**The problem**
Whenever a line contains the string "savunma", copy it out of the entries.

**Input for this task**
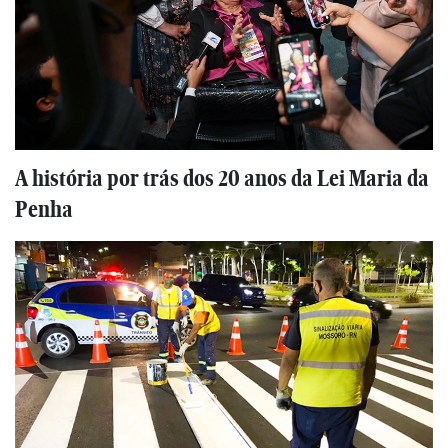
A história por trás dos 20 anos da Lei Maria da
Penha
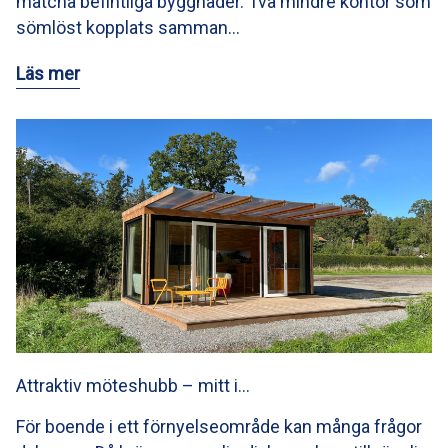
matcha befintliga byggnader. Två mindre kontor som
sömlöst kopplats samman…
Läs mer
Attraktiv möteshubb – mitt i…
För boende i ett förnyelseområde kan många frågor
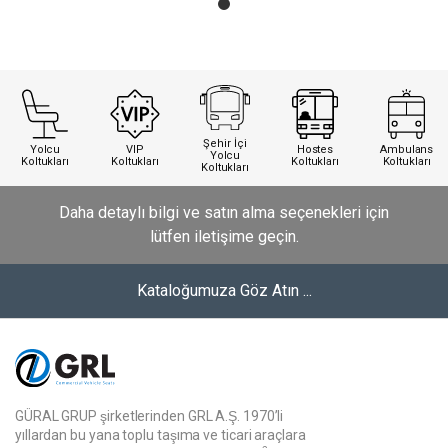
Şehir İçi
Yolcu
VIP
Hostes
Ambulans
Yolcu
Koltukları
Koltukları
Koltukları
Koltukları
Koltukları
Daha detaylı bilgi ve satın alma seçenekleri için
lütfen iletişime geçin.
Kataloğumuza Göz Atın ...
GÜRAL GRUP şirketlerinden GRL A.Ş. 1970’li
yıllardan bu yana toplu taşıma ve ticari araçlara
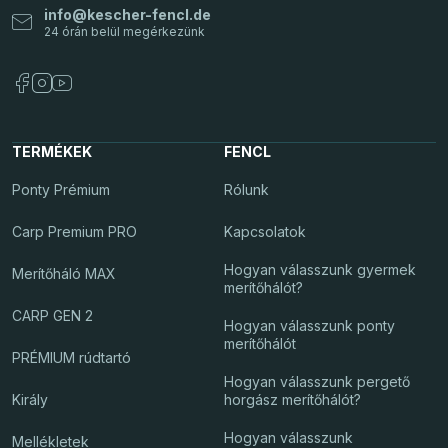
info@kescher-fencl.de
TERMÉKEK
FENCL
Ponty Prémium
Rólunk
Carp Premium PRO
Kapcsolatok
Hogyan válasszunk gyermek
Merítőháló MAX
merítőhálót?
CARP GEN 2
Hogyan válasszunk ponty
merítőhálót
PRÉMIUM rúdtartó
Hogyan válasszunk pergető
Király
horgász merítőhálót?
Hogyan válasszunk
Mellékletek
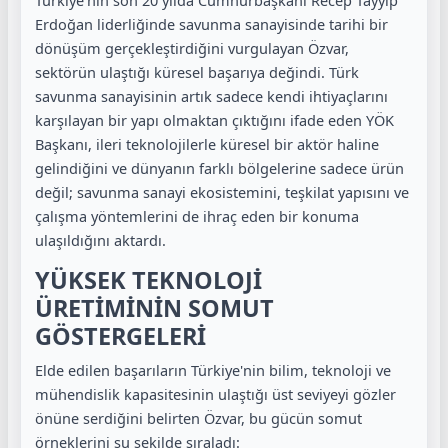
Erdoğan liderliğinde savunma sanayisinde tarihi bir
dönüşüm gerçekleştirdiğini vurgulayan Özvar,
sektörün ulaştığı küresel başarıya değindi. Türk
savunma sanayisinin artık sadece kendi ihtiyaçlarını
karşılayan bir yapı olmaktan çıktığını ifade eden YÖK
Başkanı, ileri teknolojilerle küresel bir aktör haline
gelindiğini ve dünyanın farklı bölgelerine sadece ürün
değil; savunma sanayi ekosistemini, teşkilat yapısını ve
çalışma yöntemlerini de ihraç eden bir konuma
ulaşıldığını aktardı.
YÜKSEK TEKNOLOJİ
ÜRETİMİNİN SOMUT
GÖSTERGELERİ
Elde edilen başarıların Türkiye'nin bilim, teknoloji ve
mühendislik kapasitesinin ulaştığı üst seviyeyi gözler
önüne serdiğini belirten Özvar, bu gücün somut
örneklerini şu şekilde sıraladı:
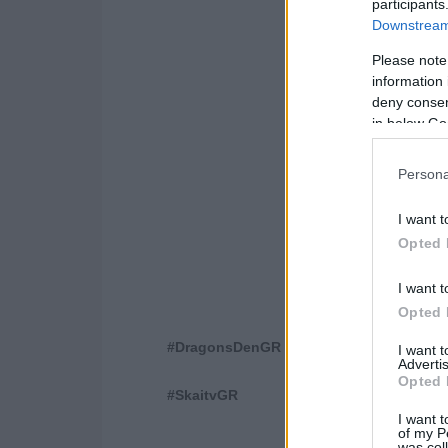
participants
Downstream 
Please note
information 
deny consent
in below Go
Persona
I want t
Opted 
I want t
Opted 
#
DragonsDenGR
I want 
Advertis
Opted 
#
SkaitvGR
I want t
of my P
was col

**Result of this task**
Erdoğan liderliğinde savunma sanayisinde tarihi bir
savunma sanayisinin artık sadece kendi ihtiyaçlarını
değil; savunma sanayi ekosistemini, teşkilat yapısını ve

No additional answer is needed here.